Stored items
= = = = = = =
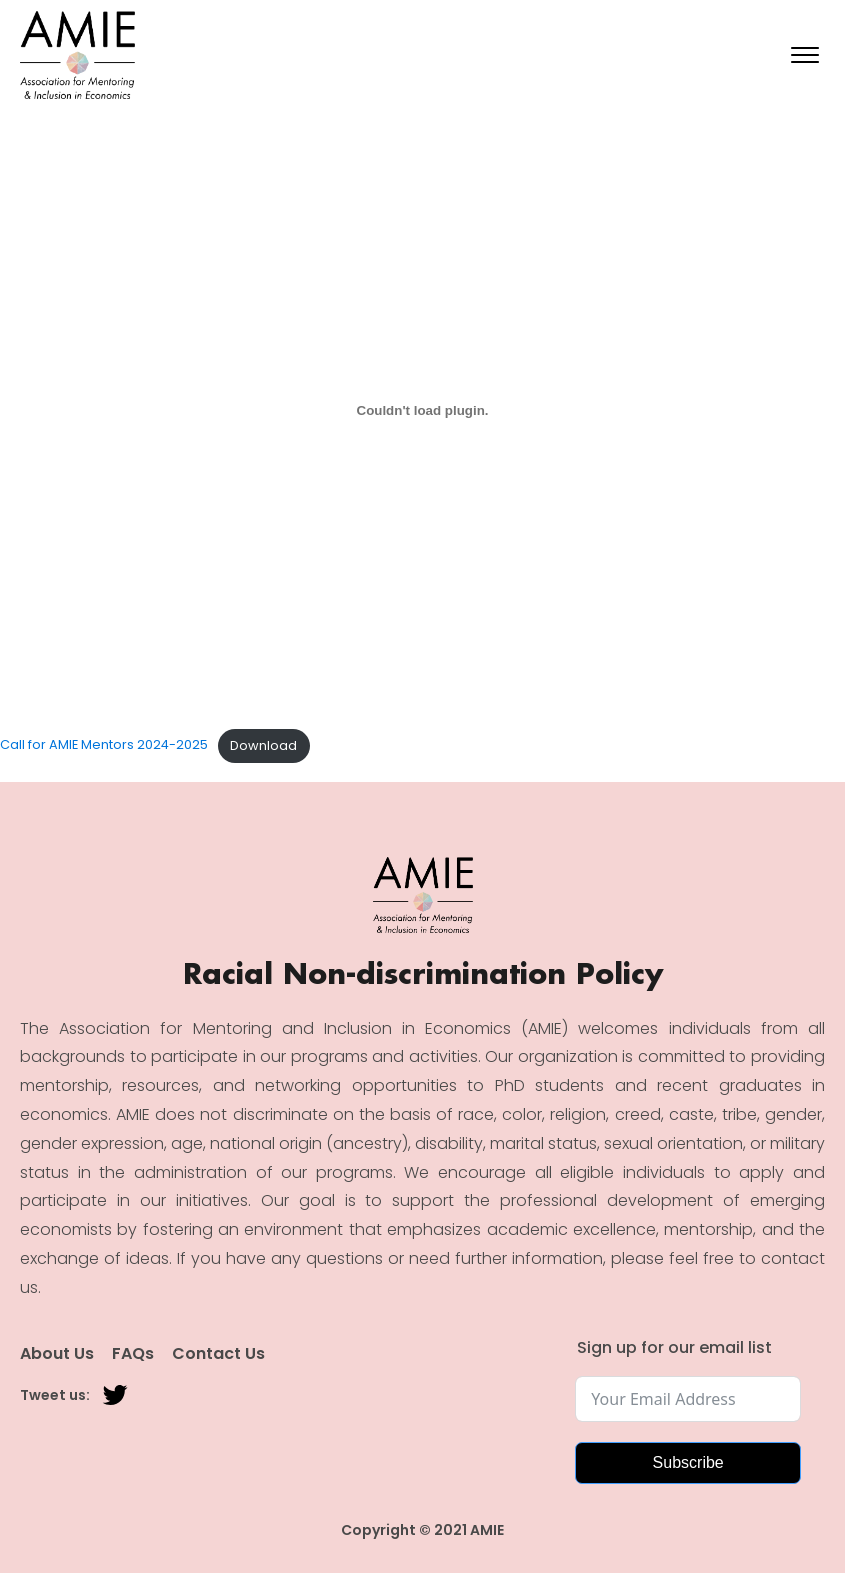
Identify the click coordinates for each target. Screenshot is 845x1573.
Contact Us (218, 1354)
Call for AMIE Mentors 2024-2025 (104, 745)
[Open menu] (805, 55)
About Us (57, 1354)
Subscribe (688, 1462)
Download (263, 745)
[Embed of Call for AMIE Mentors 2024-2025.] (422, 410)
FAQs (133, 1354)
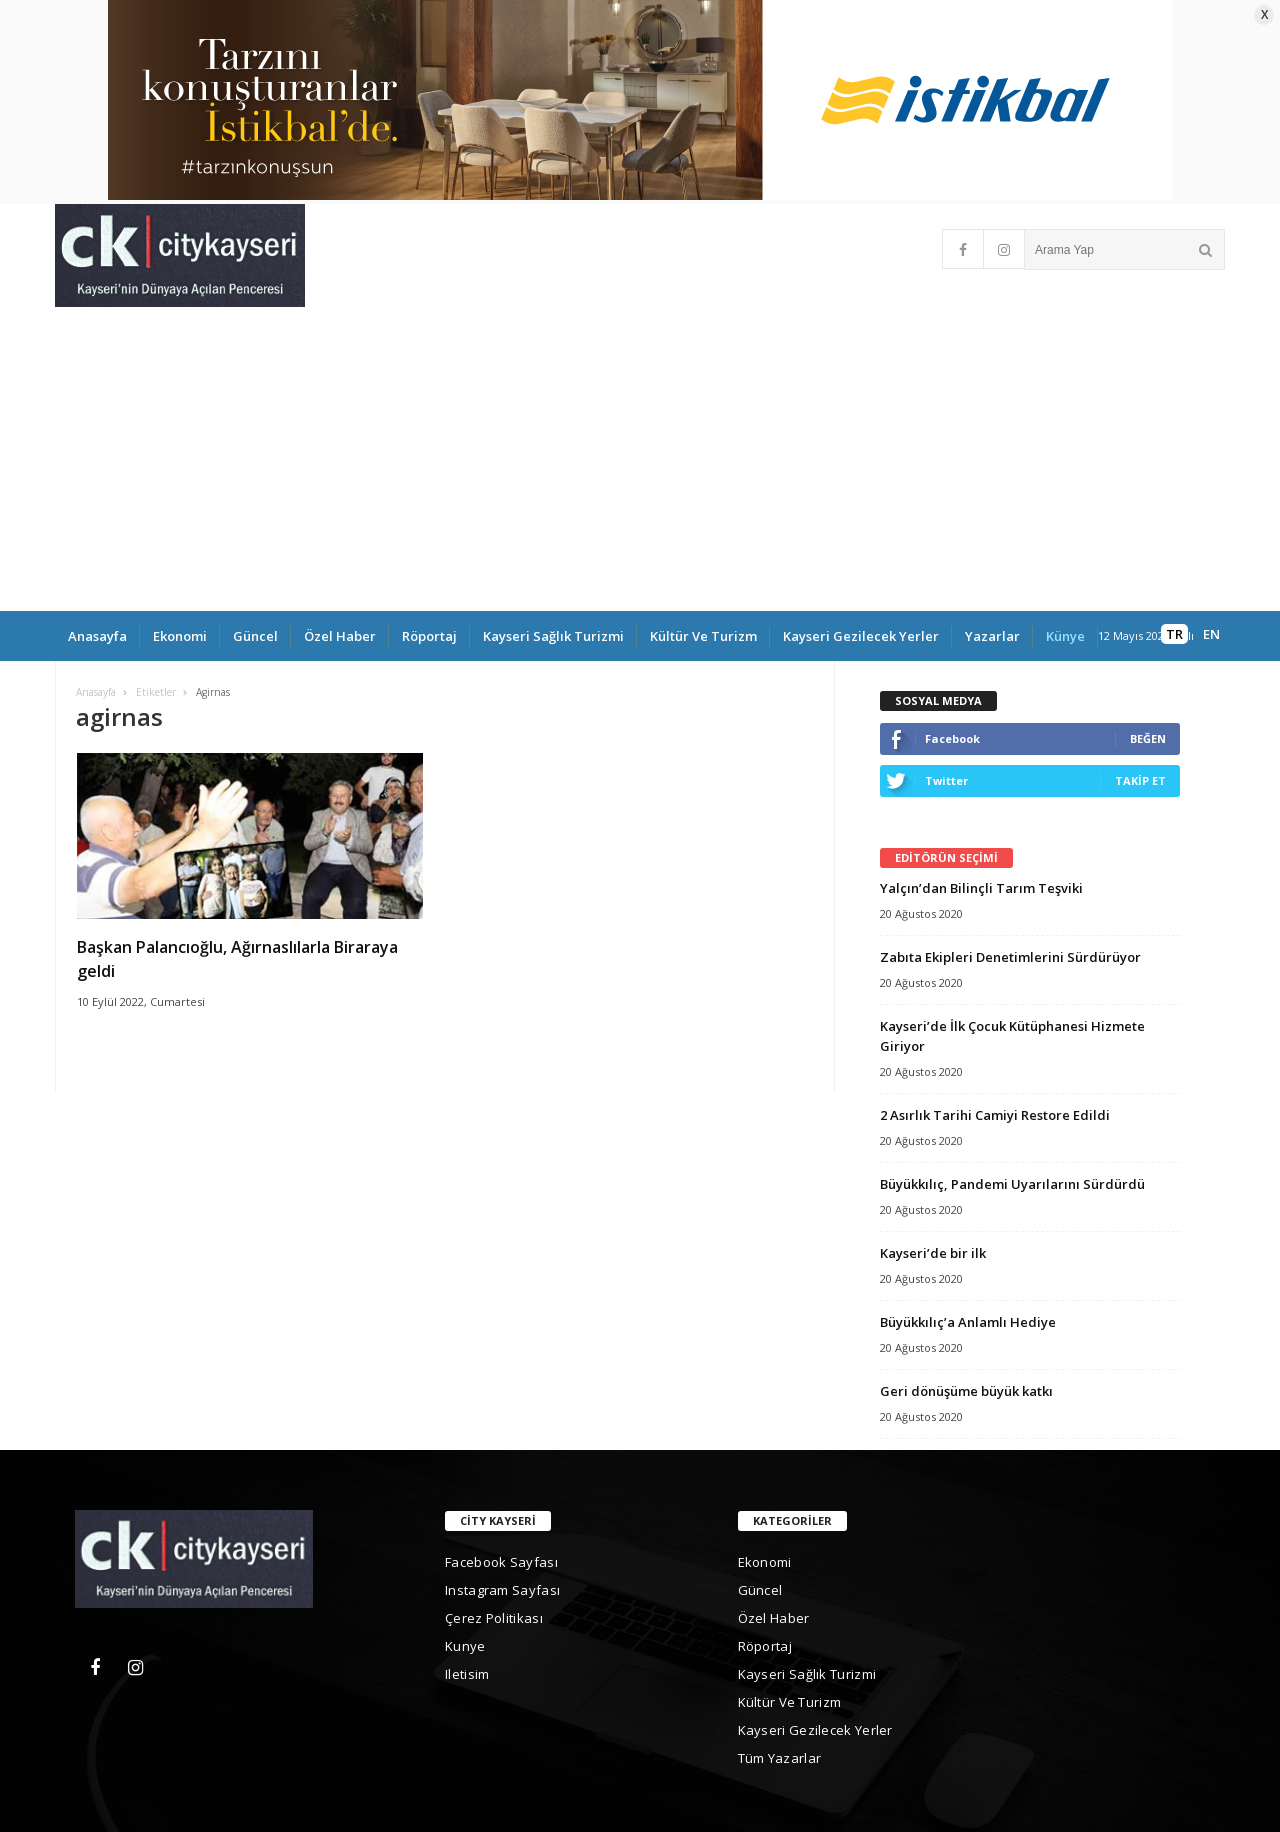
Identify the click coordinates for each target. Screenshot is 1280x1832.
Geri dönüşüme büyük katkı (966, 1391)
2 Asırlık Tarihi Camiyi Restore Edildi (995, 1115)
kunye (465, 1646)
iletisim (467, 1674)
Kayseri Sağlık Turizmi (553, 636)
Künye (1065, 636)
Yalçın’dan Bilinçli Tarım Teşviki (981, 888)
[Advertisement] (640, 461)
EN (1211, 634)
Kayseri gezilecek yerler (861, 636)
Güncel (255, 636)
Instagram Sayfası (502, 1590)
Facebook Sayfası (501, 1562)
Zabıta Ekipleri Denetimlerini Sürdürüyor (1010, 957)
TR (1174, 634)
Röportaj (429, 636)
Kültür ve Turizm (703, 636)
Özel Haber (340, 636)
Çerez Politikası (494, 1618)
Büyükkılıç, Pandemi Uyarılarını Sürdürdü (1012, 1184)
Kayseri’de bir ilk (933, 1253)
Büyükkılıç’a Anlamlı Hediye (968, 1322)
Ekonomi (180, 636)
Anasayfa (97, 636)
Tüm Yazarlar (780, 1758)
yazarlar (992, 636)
= = = = = = =
* Task brief:
Report every line of the data in which "Sayfası" appears.

* Answer to this problem:
Instagram Sayfası (502, 1590)
Facebook Sayfası (501, 1562)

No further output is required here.